Kancera´s PFKFB3 inhibitor (KAN0438757) has previously been shown to be effective against the same form of breast cancer model as the ROR inhibitors above *. An additional zebrafish study verified the effect of Kancera’s PFKFB3 inhibitor in monotherapy (treatment with substance without combining it with another therapy). Kancera’s PFKFB3 inhibitor was well tolerated at the active concentration of the compound. Kancera has previously reported a discovery, made together with Professor Thomas Helleday’s research team at the Karolinska Institute, that treatment with Kancera´sPFKFB3 inhibitor enhances the effect of radiation on cancer cells in laboratory studies. This discovery has now been claimed in the United States by complementing the company’s earlier patent application which protects the PFKFB3-inhibiting compounds. Kancera is the owner also of this new patent application.
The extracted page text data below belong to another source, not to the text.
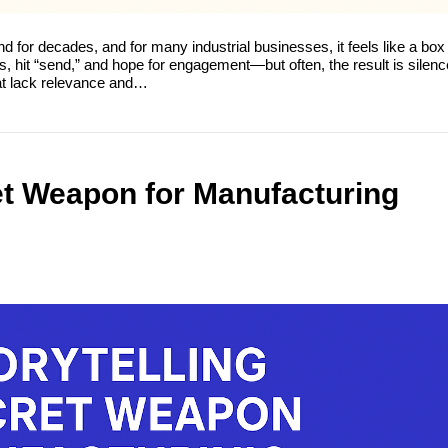
or decades, and for many industrial businesses, it feels like a box 
 hit “send,” and hope for engagement—but often, the result is silenc
at lack relevance and…
ret Weapon for Manufacturing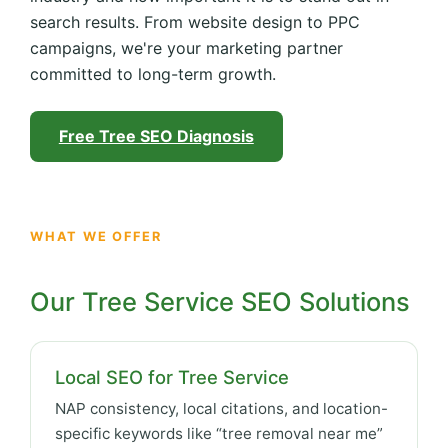
search results. From website design to PPC
campaigns, we're your marketing partner
committed to long-term growth.
Free Tree SEO Diagnosis
WHAT WE OFFER
Our Tree Service SEO Solutions
Local SEO for Tree Service
NAP consistency, local citations, and location-
specific keywords like “tree removal near me”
* Triple negative since three drug targets are missing due to genetic changes which makes it especially difficult to treat.

About the ROR project
ROR is a family of receptors, ROR1 and ROR2. The ROR receptors mediate signals for growth and survival. Originally ROR was linked to fetal development, but it is now known that they also contribute to cancer cell development and proliferation. Professor Håkan Mellstedt, Kancera´s co-founder and professor at the Karolinska Institute, and his colleagues have shown that Kancera´s ROR inhibitors have the ability to kill cells from tumors in pancreas and leukemia cells. Professor Mellstedt and his colleagues as well as independent researchers have shown that ROR is also active as a target in prostate, breast, skin and lung cancer.
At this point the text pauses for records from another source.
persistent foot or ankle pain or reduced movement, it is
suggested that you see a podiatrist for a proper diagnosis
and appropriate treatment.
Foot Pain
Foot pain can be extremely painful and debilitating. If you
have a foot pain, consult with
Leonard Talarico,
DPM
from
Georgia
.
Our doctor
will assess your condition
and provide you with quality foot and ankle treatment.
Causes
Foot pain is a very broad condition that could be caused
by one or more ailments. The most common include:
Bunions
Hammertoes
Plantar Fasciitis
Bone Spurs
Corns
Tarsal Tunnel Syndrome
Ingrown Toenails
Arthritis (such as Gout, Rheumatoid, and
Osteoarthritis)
Because ROR primarily generates a survival and growth signal to tumor cells but is inactive in healthy cells in adults, there are good prospects that a drug directed against ROR hit the tumor much harder than the surrounding healthy cells. Kancera and Professor Mellstedt have shown that inhibition of ROR leads to that cancer cells eliminate themselves by cellular suicide. Against this background, there are reasons to anticipate that a ROR-targeted drug is both safer and more effective than several chemotherapies currently used to treat cancer.

About the PFKFB3 project
By blocking mechanisms which enable the cancer cells to adapt to periods of oxygen deprivation, possibilities open for new treatment strategies. Kancera’s project is based on a specific inhibition of the enzyme PFKFB3 resulting in a decreased metabolism in cancer cells, and decreased cell growth. In addition, research shows that PFKFB3 is involved in the regulation of both angiogenesis and division of cells, two critical processes that contribute to tumor growth. PFKFB3 is more common in oxygen-deficient tumor tissue compared to healthy tissue, which makes a targeted effect therapy with fewer side effects than traditional chemotherapy possible. Inhibition of PFKFB3 is expected to starve and weaken the tumor cells by reducing their glycolysis and cell division. This is a way to overcome the current problems of tumor resistance to radiation and chemotherapy. Kancera’s PFKFB3 inhibitors have also been shown to prevent DNA repair in cancer cells following e.g. radiation treatment.